5 Key Guidelines When Designing a Performance Award Plan

Close-shot of a tablet computer displaying financial data, threeBy Don Gillotti. Performance awards are one of the most challenging equity types to manage. As with any complicated process, the beginning stages of planning are crucial to future success. If you plan well, chances are you will execute well. Allocate time and resources to design an effective performance award plan in order to eliminate future headaches. Here are a few key elements to set yourself up for success.

1. Invite everyone to the table – don’t underestimate the resources you will need. Performance award management spans departments from accounting to tax to administration. Involve your CFO, Compensation Committee, Director of Accounting and payroll tax administrator – to name a few. Create an open line of communication and make sure everyone is on the same page.

2. Don’t leave performance measures open to interpretation – make sure the metric is objectively measurable. For the performance plan to be successful, the goals must be communicated clearly and understood by all parties. It is vital to use clear numbers, percentages and dates to measure the completion of a performance goal. Clarity is crucial.

3. Choose the right performance metrics – make sure they align with the long-term goals of the company. Also, verify that the goal is within the employees’ range of responsibility. Elect performance or market measures that will drive executive behavior towards your company’s strategic objective. You can find more detailed information on performance metrics in our article Choosing the Right Metrics for Performance-based Compensation. A successful performance plan motivates executives towards common goal with consideration for their individual contributions.

4. Make sure the terms of the award are communicated clearly – performance awards are complicated. When employees don’t understand the facts, the effectiveness of the award is compromised. Don’t make the plan more complicated than it has to be.

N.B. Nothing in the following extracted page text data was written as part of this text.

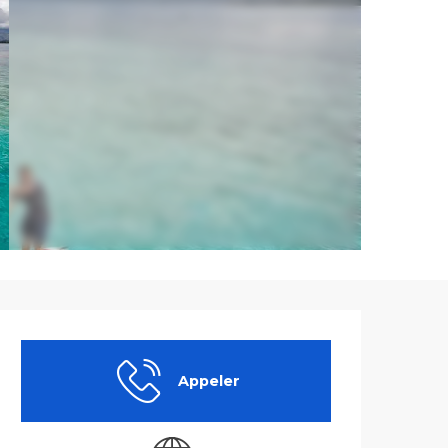
Ouverture et co
Appeler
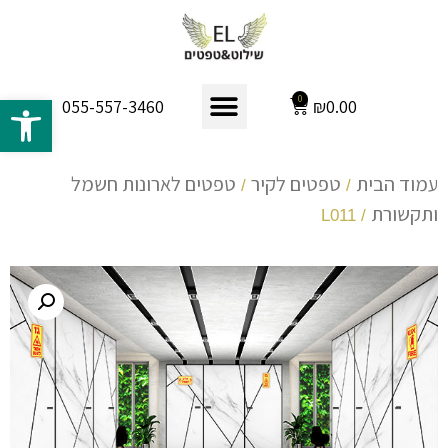
פתח 
0
₪
0.00
055-557-3460
עמוד הבית
טפטים לקיר
טפטים לארונות חשמל
/
/
ותקשורת
/ L011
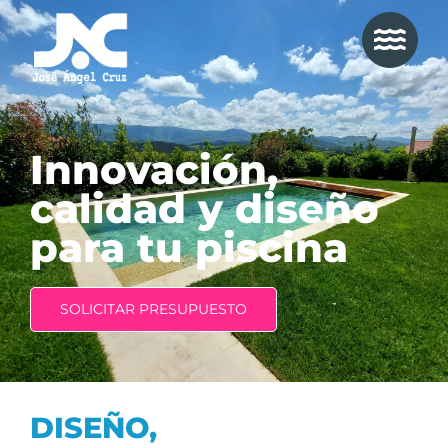
Saltar
al
contenido
Innovación,
calidad y diseño
para tu piscina
SOLICITAR PRESUPUESTO
DISEÑO,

5. Consider the accounting implications – accounting should not be an afterthought. It is crucial that you have the proper processes in place in order to avoid any future complications. Document the various considerations for performance condition and market condition accounting. Our Equity Compensation in a Say-On-Pay World white paper will provide you with key accounting considerations for performance-based compensation.

Recent legislation mandates the transparency of executive compensation plans, and performance awards demonstrate to shareholders that aligning pay with performance is important to your company. Designing a performance award plan can seem daunting, but proper planning will set you off in the right direction. Reference these 5 points to create a strong foundation and build an effective performance plan.